"Why, don't you see? A pig is like an oyster because he can't climb a tree! And that's the reason why we caught him."
"Bah!" exclaimed Andy; "that's a miserable joke, that is."
"Yet you must admit that it is a most happy circumstance that a pig cannot climb a tree, or we should have missed more than one good meal of fresh pork. Yet although we failed to make a pet of the squirrel because he could climb a tree, and of the pig because he could not, we shall make a pet of something or other yet. Of that I am certain."
It was some months later, and not until we were safely established in winter-quarters, that we finally succeeded in our purpose of having something to pet. I was over at Brigade headquarters one day, visiting a friend who had charge of several supply-wagons. Being present while he was engaged in overhauling his stores, I found in the bottom of a large box, in which blankets had been packed away, a whole family of mice. The father of the family promptly made his escape; the mother was killed in the capture, and one little fellow was so injured that he soon died; but the rest, three in number, I took out unhurt. As I laid them in the palm of my hand, they at once struck me as perfect little beauties. They were very young and quite small, being no larger than the end of my finger, with scarcely any fur on them, and their eyes quite shut. Putting them into my pocket and covering them with some cotton which my friend gave me, I started home with my prize. Stopping at the surgeon's quarters on reaching camp, I begged a large empty bottle (which I afterward found had been lately filled with pulverized gum arabic), and somewhere secured an old tin can of the same diameter as the bottle. Then I got a strong twine, went down to my tent, and asked Andy to help me make a cage for my pets, which with pride I took out of my pocket and set to crawling and nosing about on the warm blankets on the bunk.

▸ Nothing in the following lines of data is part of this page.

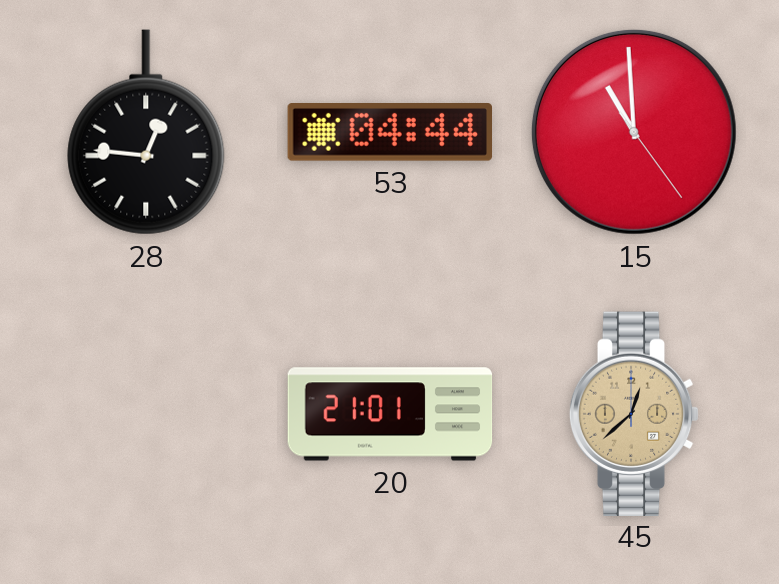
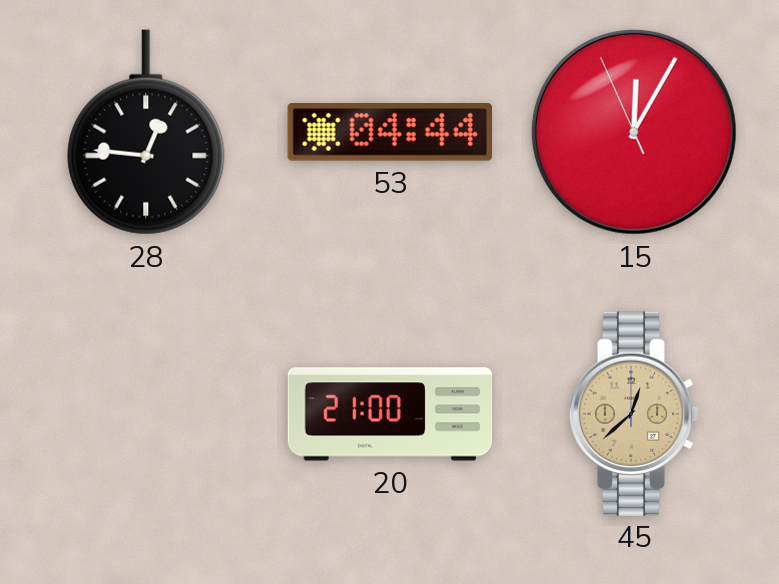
15: 10:59 -> 12:04
20: 21:01 -> 21:00
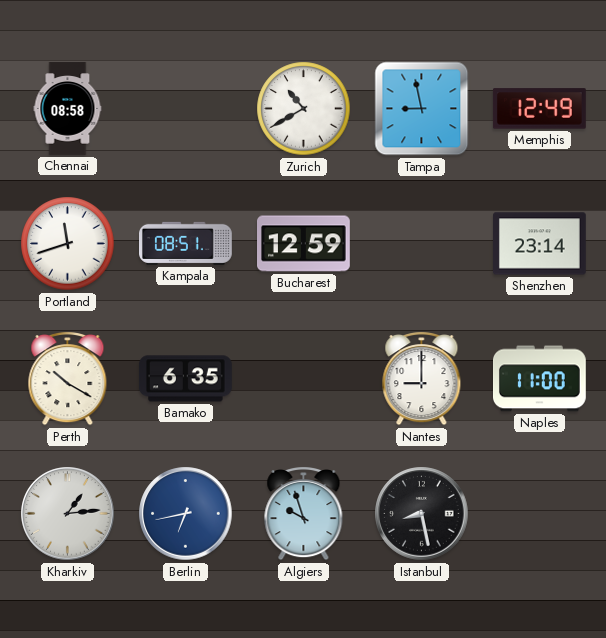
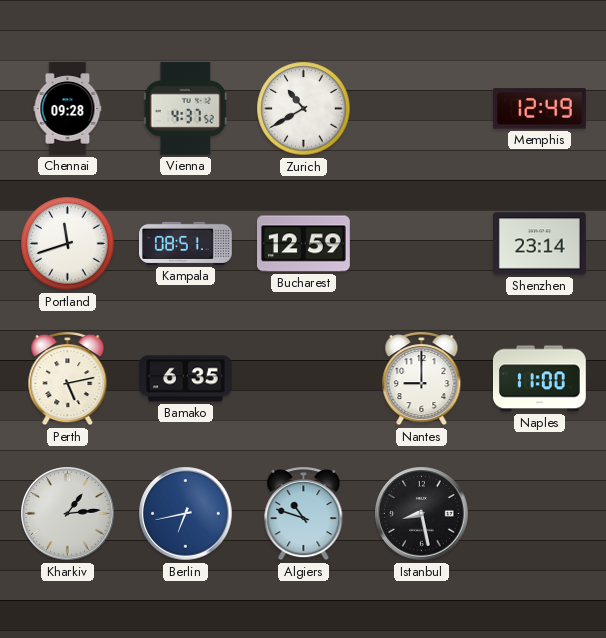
Chennai: 08:58 -> 09:28
Vienna: none -> 4:37
Tampa: 8:58 -> none
Perth: 10:20 -> 5:13
Algiers: 9:57 -> 10:48
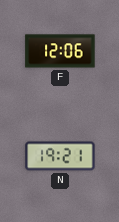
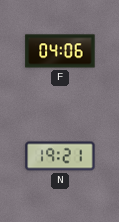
F: 12:06 -> 04:06
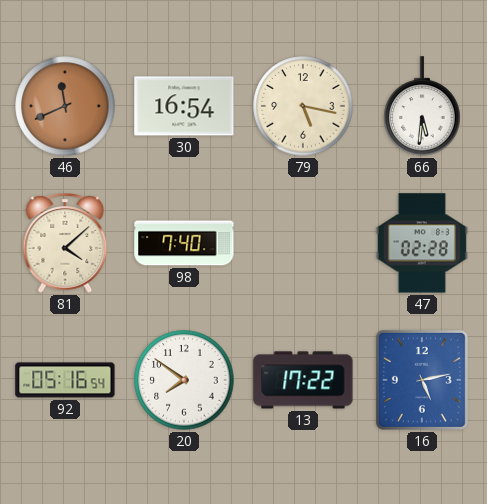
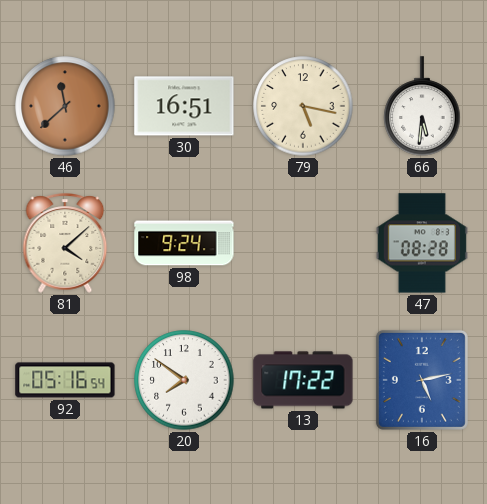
46: 11:41 -> 11:38
30: 16:54 -> 16:51
98: 7:40 -> 9:24
47: 02:28 -> 08:28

"What are you going to do with that bottle?" inquired Andy.
"Going to cut it in two with this string," said I, holding up my piece of twine.
"Can't be done!" asserted he.
"Wait and see," answered I.
Procuring a mess-pan full of cold water, and placing it on the floor of the tent near the bunk on which we were sitting, I wound the twine once around the bottle a few inches from the bottom, in such a way that Andy could hold one end of the bottle and pull one end of the twine one way, while I held the other end of the bottle and pulled the other end of the twine the other way, thus causing the twine, by means of its rapid friction, to heat the bottle in a narrow, straight line all around. After sawing away in this style for several minutes, I suddenly plunged the bottle into the pan of cold water, when it at once snapped in two along the line where the twine had passed around it, and as clean and clear as if it had been cut by a diamond. Then, melting off the top of the old tin can by holding it in the fire, I fastened the body of the can on the lower end of the bottle. When finished, the whole arrangement looked like a large long bottle, the upper part of which was glass and the lower tin. In this way I accomplished the double purpose of providing my pets with a dark chamber and a well-lighted apartment, at the same time preventing them from running away. Placing some cotton on the inside of both can and bottle for a bed, and thrusting a small sponge moistened with sweetened water into the neck of the bottle, I then put my pets into their new home. Of course they could not see, for their eyes were not yet open; neither did they at first seem to know how to eat; but as necessity is the mother of invention with mice as well as with men, they soon learned to toddle forward to the neck of the bottle and suck their sweet sponge. In a short time they learned also to nibble at a bit of apple, and by and by could crunch their hard-tack like veritable veterans.
The bottle, as has already been said, had been filled with pulverized gum arabic. Some of this still adhering to the inside of the bottle, was gradually brushed off by their growing fur; and it was amusing to see the little things sit on their haunches and clean themselves of the sticky substance. Sometimes they would all three be busy at the same time, each at himself; and again two of them would take to licking the third, rubbing their little red noses all over him from head to tail in the most amusing way imaginable.